Das SPD-Konzept ist kurzsichtig, da die Finanzierung ab 2030 völlig unklar ist.

Steffen Kampeter, Hauptgeschäftsführer des Arbeitgeberverbands BDA

Brossardt fordert insgesamt einen ausgewogenen Vorsorgemix aus gesetzlicher Rente, betrieblicher Altersversorgung und privater Vorsorge. „Das System muss über alle Säulen hinweg gestärkt werden. Der alleinige Fokus auf die gesetzliche Rentenversicherung und das Rentenniveau ist nicht zielführend. Wir müssen der Riester-Förderung wieder zu mehr Attraktivität verhelfen.
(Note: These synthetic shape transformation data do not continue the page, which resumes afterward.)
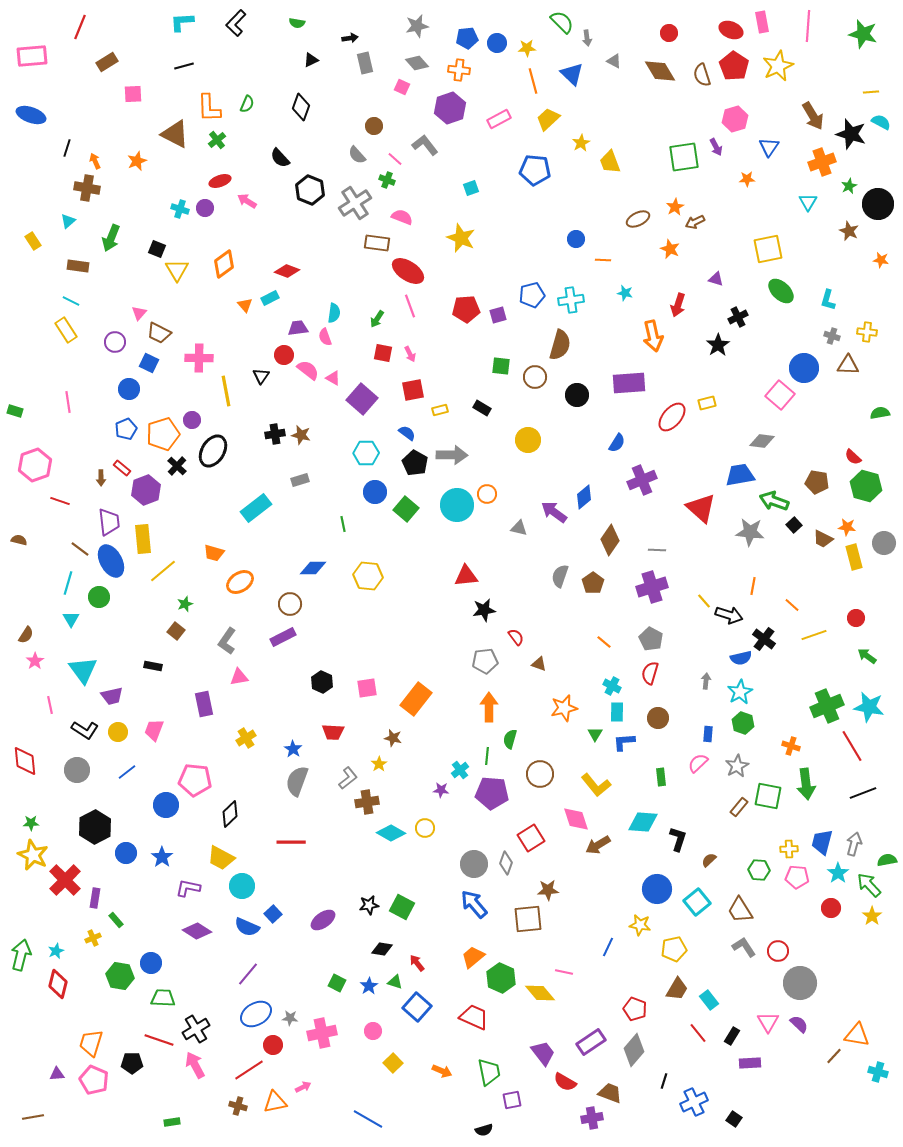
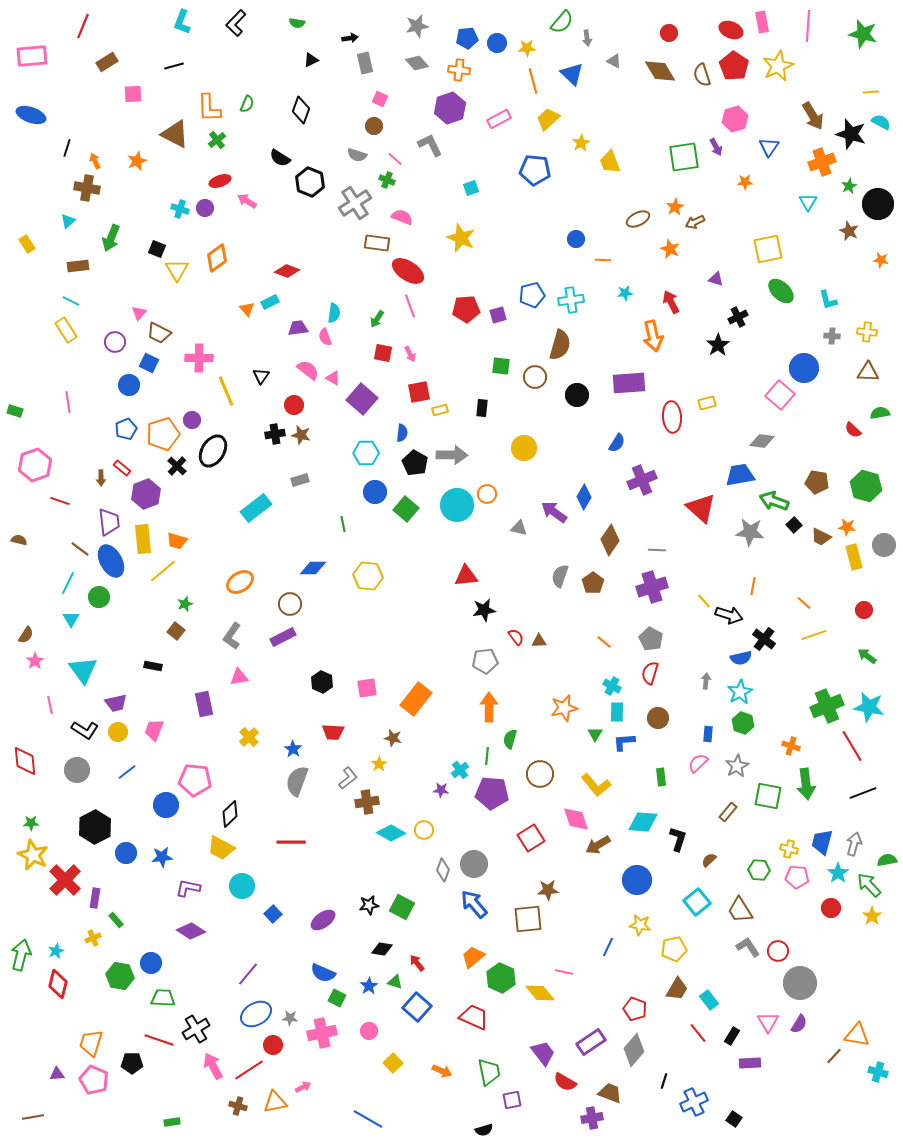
cyan L-shape at (182, 22): rotated 65 degrees counterclockwise
green semicircle at (562, 22): rotated 85 degrees clockwise
red line at (80, 27): moved 3 px right, 1 px up
black line at (184, 66): moved 10 px left
pink square at (402, 87): moved 22 px left, 12 px down
black diamond at (301, 107): moved 3 px down
gray L-shape at (425, 145): moved 5 px right; rotated 12 degrees clockwise
gray semicircle at (357, 155): rotated 30 degrees counterclockwise
black semicircle at (280, 158): rotated 15 degrees counterclockwise
orange star at (747, 179): moved 2 px left, 3 px down
black hexagon at (310, 190): moved 8 px up
yellow rectangle at (33, 241): moved 6 px left, 3 px down
orange diamond at (224, 264): moved 7 px left, 6 px up
brown rectangle at (78, 266): rotated 15 degrees counterclockwise
cyan star at (625, 293): rotated 21 degrees counterclockwise
cyan rectangle at (270, 298): moved 4 px down
cyan L-shape at (828, 300): rotated 30 degrees counterclockwise
orange triangle at (245, 305): moved 2 px right, 4 px down
red arrow at (678, 305): moved 7 px left, 3 px up; rotated 135 degrees clockwise
gray cross at (832, 336): rotated 14 degrees counterclockwise
red circle at (284, 355): moved 10 px right, 50 px down
brown triangle at (848, 365): moved 20 px right, 7 px down
blue circle at (129, 389): moved 4 px up
red square at (413, 390): moved 6 px right, 2 px down
yellow line at (226, 391): rotated 12 degrees counterclockwise
black rectangle at (482, 408): rotated 66 degrees clockwise
red ellipse at (672, 417): rotated 44 degrees counterclockwise
blue semicircle at (407, 433): moved 5 px left; rotated 60 degrees clockwise
yellow circle at (528, 440): moved 4 px left, 8 px down
red semicircle at (853, 457): moved 27 px up
purple hexagon at (146, 490): moved 4 px down
blue diamond at (584, 497): rotated 20 degrees counterclockwise
brown trapezoid at (823, 539): moved 2 px left, 2 px up
gray circle at (884, 543): moved 2 px down
orange trapezoid at (214, 553): moved 37 px left, 12 px up
cyan line at (68, 583): rotated 10 degrees clockwise
orange line at (792, 605): moved 12 px right, 2 px up
red circle at (856, 618): moved 8 px right, 8 px up
gray L-shape at (227, 641): moved 5 px right, 5 px up
brown triangle at (539, 664): moved 23 px up; rotated 21 degrees counterclockwise
purple trapezoid at (112, 696): moved 4 px right, 7 px down
yellow cross at (246, 738): moved 3 px right, 1 px up; rotated 12 degrees counterclockwise
brown rectangle at (739, 807): moved 11 px left, 5 px down
yellow circle at (425, 828): moved 1 px left, 2 px down
yellow cross at (789, 849): rotated 18 degrees clockwise
blue star at (162, 857): rotated 30 degrees clockwise
yellow trapezoid at (221, 858): moved 10 px up
gray diamond at (506, 863): moved 63 px left, 7 px down
blue circle at (657, 889): moved 20 px left, 9 px up
blue semicircle at (247, 927): moved 76 px right, 46 px down
purple diamond at (197, 931): moved 6 px left
gray L-shape at (744, 947): moved 4 px right
green square at (337, 983): moved 15 px down
purple semicircle at (799, 1024): rotated 78 degrees clockwise
pink circle at (373, 1031): moved 4 px left
pink arrow at (195, 1065): moved 18 px right, 1 px down
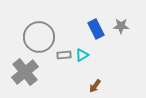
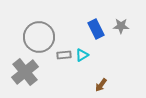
brown arrow: moved 6 px right, 1 px up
Neben einer Anpassung der Zulage sind hierbei eine Vereinfachung und mehr Transparenz der Riester-Produkte nötig. Die betriebliche Altersversorgung muss auch in Zukunft den Bedürfnissen der Unternehmen Rechnung tragen und freiwillige, individuelle Lösungen für alle Firmen erlauben.“ Brossardt kritisierte, dass die SPD zwar auf die gute wirtschaftliche Lage verweise, aber im gleichen Atemzug immer neue Belastungen für Unternehmen fordert. „Eine gute wirtschaftliche Lage und ein robuster Arbeitsmarkt sind nach wie vor die beste Rentenpolitik. Die Politik darf deshalb die Wettbewerbsfähigkeit unseres Standorts nicht gefährden – sonst verspielt sie unsere Zukunft und die künftigen Renten der Jüngeren.“

Der Hauptgeschäftsführer des Arbeitgeberverbands BDA, Steffen Kampeter, nannte die Pläne „eine schlechte Nachricht“ für Jüngere. „Das SPD-Konzept ist kurzsichtig, da die Finanzierung ab 2030 völlig unklar ist.“ Der Hauptgeschäftsführer des Arbeitgeberverbandes Gesamtmetall, Oliver Zander, kritisierte, die 50 Milliarden Euro Gesamtkosten bis 2030 „fehlen bei Bildung, Infrastruktur, Forschung und Sicherheit“. Die Versicherungswirtschaft sprach von einer „Mogelpackung“.